Document layout analysis data:
===

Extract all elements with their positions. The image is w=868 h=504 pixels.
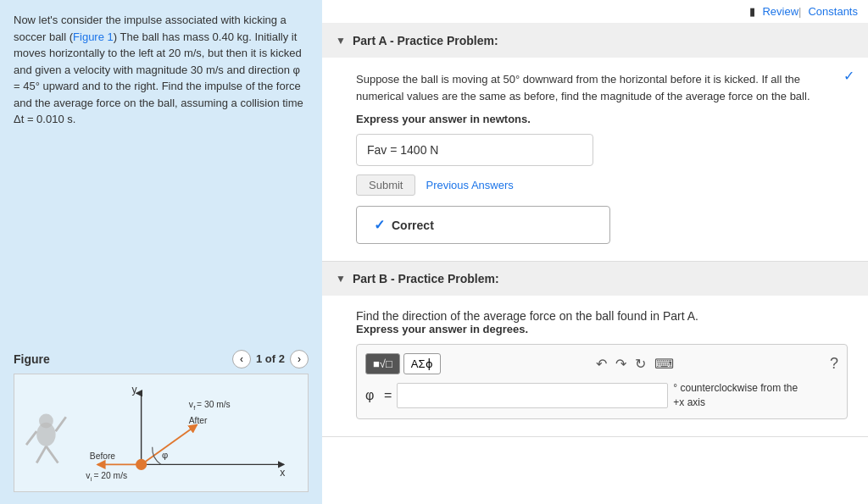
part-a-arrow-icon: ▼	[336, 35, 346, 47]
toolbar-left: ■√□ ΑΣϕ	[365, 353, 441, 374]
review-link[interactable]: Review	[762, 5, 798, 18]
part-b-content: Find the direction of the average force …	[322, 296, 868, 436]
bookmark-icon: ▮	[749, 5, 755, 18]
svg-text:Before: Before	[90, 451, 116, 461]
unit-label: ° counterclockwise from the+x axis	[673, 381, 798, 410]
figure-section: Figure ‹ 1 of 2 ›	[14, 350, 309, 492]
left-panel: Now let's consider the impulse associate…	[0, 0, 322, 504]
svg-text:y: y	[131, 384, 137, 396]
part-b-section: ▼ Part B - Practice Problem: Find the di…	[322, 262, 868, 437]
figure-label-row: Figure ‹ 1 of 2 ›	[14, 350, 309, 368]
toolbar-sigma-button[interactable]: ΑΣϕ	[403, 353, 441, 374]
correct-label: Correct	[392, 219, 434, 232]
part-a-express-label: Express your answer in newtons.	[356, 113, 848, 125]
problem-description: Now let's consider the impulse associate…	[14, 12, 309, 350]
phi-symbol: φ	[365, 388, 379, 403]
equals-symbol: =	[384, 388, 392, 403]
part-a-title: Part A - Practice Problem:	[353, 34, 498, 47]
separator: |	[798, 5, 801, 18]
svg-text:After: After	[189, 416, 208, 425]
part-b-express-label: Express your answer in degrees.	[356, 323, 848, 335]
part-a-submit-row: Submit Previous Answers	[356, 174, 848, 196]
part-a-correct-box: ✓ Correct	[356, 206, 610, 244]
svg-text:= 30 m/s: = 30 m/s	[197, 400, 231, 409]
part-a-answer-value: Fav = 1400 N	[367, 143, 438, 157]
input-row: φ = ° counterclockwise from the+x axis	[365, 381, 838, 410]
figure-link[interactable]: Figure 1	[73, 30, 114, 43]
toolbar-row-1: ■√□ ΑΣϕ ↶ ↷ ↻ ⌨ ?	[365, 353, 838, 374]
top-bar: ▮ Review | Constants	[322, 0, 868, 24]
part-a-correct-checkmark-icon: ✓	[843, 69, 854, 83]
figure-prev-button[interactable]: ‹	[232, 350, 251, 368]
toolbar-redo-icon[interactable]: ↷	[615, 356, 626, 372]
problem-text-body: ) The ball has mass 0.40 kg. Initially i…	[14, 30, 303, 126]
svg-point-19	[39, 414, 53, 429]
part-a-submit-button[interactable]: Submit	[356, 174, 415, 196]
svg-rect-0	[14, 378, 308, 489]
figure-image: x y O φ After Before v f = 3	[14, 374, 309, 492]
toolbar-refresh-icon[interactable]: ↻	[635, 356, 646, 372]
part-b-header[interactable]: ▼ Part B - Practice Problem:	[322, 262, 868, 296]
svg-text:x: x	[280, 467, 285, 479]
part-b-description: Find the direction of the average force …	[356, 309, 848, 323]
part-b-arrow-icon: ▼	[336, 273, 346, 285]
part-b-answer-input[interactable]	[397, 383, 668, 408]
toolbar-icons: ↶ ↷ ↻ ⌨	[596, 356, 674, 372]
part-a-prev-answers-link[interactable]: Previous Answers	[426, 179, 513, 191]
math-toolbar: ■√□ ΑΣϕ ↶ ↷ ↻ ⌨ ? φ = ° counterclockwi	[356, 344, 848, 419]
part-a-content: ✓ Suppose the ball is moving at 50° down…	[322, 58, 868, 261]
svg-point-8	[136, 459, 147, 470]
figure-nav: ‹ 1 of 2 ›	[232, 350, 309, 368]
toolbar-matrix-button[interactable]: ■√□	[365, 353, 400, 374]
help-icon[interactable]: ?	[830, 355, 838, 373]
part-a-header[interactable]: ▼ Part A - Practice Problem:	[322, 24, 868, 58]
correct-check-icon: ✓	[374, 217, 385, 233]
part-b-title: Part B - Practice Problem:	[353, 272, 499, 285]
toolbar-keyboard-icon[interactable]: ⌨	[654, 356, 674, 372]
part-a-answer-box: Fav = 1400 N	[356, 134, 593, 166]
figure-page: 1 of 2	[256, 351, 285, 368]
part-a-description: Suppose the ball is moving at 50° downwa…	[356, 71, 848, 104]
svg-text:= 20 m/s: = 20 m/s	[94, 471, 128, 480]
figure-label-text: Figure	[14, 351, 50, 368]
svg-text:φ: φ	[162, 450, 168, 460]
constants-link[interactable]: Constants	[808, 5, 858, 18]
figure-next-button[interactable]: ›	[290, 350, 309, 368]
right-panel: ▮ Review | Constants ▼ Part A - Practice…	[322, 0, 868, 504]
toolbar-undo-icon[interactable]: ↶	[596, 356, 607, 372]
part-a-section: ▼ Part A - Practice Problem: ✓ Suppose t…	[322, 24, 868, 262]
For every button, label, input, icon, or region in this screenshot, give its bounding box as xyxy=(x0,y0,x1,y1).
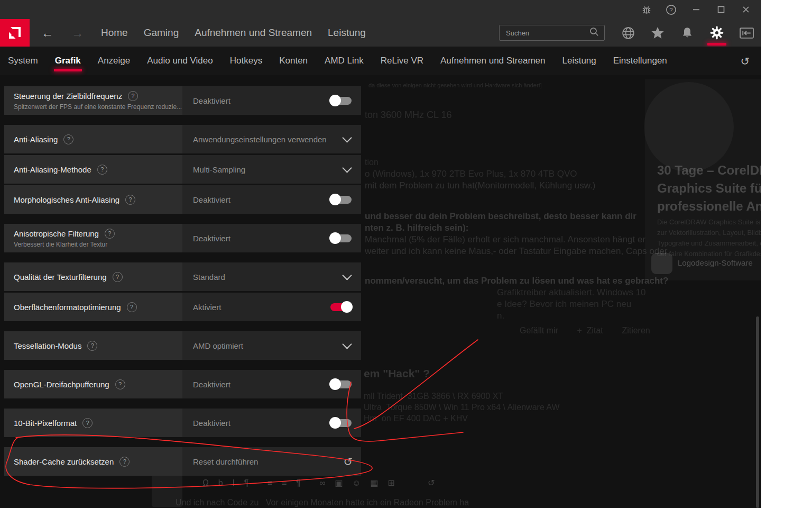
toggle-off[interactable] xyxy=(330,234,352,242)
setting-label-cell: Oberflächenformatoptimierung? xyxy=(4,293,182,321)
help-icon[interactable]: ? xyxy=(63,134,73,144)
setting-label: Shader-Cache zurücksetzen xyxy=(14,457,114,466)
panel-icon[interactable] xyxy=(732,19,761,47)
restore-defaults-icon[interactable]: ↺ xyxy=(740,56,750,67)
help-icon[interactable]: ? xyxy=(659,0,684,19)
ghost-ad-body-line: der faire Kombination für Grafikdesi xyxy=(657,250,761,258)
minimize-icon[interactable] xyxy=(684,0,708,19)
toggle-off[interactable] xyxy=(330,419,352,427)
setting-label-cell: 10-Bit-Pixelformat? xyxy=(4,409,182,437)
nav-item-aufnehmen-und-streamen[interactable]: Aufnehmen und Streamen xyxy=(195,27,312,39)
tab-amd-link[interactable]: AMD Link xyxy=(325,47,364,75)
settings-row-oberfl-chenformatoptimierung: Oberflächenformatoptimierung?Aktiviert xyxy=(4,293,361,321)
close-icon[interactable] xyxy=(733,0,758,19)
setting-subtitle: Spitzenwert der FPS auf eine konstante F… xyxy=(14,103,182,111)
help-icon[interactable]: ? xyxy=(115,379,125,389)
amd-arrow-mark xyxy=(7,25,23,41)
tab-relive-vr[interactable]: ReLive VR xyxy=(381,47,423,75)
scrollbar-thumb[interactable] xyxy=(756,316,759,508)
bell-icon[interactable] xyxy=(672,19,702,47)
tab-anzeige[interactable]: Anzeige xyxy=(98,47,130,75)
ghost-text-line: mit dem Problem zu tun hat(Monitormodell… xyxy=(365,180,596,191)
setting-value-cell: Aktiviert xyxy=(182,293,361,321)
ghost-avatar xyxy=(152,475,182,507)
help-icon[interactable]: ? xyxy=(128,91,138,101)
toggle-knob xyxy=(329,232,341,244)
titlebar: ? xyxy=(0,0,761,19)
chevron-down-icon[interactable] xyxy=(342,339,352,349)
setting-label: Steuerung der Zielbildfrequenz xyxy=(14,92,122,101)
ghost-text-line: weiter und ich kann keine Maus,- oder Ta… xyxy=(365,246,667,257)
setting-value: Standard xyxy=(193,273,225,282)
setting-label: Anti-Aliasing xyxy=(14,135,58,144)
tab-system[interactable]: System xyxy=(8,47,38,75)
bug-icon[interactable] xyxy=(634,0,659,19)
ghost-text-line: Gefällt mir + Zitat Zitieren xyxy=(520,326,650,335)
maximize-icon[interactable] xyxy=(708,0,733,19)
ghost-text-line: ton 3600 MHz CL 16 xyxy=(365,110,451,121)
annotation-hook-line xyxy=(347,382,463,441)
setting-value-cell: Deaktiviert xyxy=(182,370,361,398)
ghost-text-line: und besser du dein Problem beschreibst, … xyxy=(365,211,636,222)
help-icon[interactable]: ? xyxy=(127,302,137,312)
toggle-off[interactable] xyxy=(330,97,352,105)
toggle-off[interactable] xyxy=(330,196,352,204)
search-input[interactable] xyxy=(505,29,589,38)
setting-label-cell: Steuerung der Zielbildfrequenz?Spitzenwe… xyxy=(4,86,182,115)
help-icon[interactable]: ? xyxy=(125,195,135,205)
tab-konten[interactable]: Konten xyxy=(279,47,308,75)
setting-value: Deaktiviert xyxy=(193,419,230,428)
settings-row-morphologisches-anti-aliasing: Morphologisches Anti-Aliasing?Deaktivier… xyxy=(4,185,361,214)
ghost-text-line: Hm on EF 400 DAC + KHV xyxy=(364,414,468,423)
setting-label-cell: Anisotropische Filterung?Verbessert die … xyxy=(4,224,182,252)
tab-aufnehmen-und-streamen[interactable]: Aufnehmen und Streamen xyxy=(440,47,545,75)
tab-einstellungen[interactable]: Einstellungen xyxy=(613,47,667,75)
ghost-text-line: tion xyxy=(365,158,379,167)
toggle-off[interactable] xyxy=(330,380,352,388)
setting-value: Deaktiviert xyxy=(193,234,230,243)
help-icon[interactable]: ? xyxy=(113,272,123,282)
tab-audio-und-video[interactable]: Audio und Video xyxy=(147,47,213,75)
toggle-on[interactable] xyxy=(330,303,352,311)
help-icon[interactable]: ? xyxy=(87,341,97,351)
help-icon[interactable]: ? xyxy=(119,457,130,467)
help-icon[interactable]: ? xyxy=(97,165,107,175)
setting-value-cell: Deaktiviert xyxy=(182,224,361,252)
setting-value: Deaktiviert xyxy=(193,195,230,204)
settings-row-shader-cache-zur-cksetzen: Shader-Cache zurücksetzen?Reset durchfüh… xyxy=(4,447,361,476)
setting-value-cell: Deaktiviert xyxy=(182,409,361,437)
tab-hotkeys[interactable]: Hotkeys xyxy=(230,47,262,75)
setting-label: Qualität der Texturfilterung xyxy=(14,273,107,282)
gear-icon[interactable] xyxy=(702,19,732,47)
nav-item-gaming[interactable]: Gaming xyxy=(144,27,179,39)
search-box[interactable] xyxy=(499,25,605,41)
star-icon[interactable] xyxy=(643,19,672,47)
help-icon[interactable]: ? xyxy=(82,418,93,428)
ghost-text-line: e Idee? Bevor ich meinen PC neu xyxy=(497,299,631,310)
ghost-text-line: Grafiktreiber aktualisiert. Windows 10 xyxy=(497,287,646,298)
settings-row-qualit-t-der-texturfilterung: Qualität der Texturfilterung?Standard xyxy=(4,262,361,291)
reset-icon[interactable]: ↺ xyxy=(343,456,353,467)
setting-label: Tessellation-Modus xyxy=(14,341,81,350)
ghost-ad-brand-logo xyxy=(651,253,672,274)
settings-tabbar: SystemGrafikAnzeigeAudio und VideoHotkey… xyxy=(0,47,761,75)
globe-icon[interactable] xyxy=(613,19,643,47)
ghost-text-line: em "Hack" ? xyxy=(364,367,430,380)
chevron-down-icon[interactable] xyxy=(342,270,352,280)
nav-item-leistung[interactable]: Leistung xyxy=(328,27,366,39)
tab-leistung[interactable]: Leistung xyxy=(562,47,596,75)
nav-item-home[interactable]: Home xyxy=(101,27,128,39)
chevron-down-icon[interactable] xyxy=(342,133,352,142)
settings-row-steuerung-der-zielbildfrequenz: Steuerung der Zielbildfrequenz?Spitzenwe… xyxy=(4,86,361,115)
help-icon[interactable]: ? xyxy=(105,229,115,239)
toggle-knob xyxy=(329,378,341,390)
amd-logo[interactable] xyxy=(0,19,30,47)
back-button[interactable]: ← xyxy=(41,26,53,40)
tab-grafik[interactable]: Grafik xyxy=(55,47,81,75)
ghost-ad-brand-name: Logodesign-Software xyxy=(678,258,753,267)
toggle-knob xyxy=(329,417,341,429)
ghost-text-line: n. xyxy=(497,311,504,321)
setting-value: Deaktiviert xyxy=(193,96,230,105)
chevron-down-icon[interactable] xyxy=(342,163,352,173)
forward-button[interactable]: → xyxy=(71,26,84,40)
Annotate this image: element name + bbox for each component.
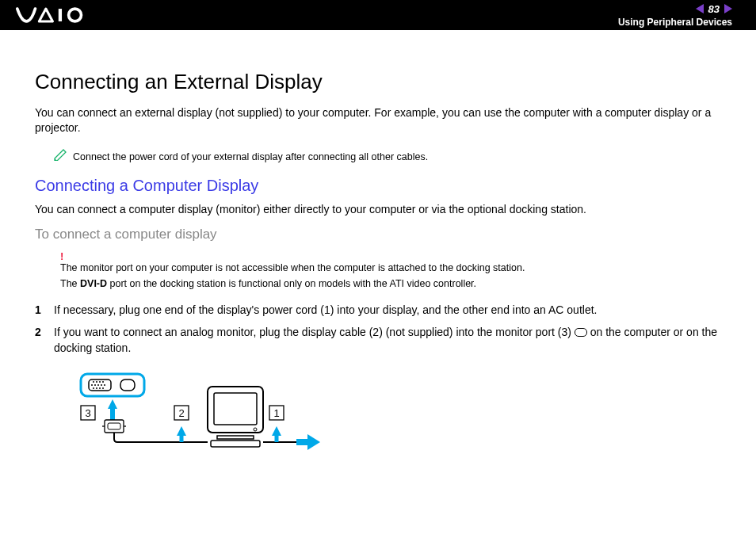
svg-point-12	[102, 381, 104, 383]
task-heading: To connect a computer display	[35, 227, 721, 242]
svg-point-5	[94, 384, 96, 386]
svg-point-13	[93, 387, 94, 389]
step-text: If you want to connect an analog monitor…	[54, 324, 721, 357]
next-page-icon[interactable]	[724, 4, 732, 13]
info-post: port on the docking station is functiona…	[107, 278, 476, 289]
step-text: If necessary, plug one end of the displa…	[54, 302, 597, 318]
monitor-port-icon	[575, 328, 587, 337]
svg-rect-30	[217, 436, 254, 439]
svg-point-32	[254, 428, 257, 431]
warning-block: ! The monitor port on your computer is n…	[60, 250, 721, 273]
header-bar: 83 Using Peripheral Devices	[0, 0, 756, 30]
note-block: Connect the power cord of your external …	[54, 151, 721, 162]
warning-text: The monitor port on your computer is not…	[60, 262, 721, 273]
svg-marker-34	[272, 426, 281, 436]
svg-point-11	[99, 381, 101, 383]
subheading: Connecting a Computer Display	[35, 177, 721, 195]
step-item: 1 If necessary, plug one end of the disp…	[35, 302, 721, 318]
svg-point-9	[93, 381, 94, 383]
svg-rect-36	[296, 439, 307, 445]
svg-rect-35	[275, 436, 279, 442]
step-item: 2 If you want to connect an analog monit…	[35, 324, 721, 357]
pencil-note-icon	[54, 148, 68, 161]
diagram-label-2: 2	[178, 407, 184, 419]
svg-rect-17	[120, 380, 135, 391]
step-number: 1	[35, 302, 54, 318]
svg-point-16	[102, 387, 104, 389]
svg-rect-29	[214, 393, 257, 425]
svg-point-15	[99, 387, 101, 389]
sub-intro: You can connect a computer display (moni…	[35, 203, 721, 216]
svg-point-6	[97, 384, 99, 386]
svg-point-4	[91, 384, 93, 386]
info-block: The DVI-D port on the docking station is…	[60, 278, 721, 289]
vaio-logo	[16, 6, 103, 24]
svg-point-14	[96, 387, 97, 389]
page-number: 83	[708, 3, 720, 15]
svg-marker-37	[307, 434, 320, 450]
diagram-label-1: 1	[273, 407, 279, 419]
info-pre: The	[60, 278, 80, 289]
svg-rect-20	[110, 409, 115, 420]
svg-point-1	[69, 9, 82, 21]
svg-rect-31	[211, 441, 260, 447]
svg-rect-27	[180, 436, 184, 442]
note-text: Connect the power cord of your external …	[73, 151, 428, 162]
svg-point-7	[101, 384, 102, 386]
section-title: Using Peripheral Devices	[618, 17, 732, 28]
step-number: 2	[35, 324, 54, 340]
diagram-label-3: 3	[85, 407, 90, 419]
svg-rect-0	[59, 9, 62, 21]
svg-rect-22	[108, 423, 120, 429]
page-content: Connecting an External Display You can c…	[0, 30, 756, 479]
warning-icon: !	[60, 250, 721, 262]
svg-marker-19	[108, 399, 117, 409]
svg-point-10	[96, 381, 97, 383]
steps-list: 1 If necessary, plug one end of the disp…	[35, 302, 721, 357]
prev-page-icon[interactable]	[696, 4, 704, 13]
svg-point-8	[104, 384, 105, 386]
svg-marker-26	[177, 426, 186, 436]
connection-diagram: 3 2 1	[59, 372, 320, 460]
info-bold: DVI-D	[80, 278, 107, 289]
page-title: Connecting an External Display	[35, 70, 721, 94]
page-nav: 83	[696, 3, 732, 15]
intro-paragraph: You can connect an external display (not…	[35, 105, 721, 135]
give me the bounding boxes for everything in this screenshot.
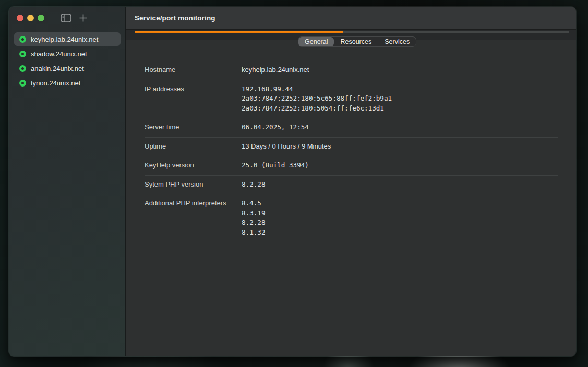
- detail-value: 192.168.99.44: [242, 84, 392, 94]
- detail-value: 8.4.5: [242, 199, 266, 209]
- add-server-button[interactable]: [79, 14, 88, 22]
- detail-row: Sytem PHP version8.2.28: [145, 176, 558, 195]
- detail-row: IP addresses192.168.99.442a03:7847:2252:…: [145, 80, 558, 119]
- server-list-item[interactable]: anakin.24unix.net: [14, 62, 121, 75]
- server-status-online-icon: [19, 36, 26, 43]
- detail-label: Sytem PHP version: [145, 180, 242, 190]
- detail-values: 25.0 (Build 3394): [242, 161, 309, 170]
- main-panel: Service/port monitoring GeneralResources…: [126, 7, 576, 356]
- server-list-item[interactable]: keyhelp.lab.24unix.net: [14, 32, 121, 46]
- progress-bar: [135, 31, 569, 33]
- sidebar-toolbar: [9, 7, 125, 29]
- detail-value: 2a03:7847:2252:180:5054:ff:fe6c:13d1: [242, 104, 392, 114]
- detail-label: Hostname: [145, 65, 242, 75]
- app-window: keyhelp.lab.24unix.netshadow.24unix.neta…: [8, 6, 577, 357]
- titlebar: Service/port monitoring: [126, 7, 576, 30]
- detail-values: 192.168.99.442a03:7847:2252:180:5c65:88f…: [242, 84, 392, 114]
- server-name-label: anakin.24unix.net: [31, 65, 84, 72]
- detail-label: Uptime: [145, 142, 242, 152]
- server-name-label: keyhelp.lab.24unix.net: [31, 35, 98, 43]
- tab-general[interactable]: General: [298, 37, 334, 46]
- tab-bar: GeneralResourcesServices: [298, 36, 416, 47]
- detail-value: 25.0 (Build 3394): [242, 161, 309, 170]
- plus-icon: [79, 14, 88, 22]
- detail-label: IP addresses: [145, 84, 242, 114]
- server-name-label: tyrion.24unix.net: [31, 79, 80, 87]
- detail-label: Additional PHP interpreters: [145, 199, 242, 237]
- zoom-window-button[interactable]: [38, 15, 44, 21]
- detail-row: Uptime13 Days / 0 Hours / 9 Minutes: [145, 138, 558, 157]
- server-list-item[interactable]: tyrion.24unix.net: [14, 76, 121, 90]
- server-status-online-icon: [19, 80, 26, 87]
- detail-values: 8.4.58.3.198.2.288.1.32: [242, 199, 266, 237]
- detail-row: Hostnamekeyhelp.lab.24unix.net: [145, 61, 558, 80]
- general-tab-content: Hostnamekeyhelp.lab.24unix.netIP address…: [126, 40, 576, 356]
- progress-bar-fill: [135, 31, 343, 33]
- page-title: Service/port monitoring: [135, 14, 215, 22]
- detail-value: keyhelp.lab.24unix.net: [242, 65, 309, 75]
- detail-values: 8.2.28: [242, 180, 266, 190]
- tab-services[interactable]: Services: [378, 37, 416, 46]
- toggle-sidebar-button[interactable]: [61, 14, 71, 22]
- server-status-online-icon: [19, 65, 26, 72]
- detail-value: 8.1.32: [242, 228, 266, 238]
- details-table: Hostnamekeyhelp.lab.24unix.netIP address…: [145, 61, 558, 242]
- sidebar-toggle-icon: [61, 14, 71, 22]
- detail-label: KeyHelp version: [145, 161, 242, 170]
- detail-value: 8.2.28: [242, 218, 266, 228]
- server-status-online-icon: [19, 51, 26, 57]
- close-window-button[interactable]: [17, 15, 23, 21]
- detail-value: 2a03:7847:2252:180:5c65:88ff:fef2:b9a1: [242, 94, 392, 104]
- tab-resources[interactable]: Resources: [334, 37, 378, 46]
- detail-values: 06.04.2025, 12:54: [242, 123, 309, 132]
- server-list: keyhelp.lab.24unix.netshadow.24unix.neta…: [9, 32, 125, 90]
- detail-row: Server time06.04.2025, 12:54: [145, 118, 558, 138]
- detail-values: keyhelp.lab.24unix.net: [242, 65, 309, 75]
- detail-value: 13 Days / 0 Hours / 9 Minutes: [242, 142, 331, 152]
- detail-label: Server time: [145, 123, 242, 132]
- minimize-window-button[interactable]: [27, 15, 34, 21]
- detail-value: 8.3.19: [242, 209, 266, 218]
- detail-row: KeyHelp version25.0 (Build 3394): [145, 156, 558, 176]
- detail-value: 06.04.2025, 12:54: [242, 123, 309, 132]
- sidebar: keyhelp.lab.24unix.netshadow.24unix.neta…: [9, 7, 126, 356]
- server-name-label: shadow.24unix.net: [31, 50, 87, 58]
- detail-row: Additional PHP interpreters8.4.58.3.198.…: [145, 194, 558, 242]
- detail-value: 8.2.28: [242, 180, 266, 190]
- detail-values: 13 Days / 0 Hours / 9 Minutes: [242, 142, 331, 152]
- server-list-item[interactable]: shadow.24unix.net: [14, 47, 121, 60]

===

**EXERCISE AIM**
From the records above, show each line that contains the word "input".

**EXERCISE SOLUTION**
input-row: φ = ° counterclockwise from the+x axis	[365, 381, 838, 410]
part-b-answer-input[interactable]	[397, 383, 668, 408]
For every button, label, input, icon, or region in this screenshot, give its bounding box as xyxy=(x0,y0,x1,y1).
search-input[interactable] xyxy=(505,29,589,38)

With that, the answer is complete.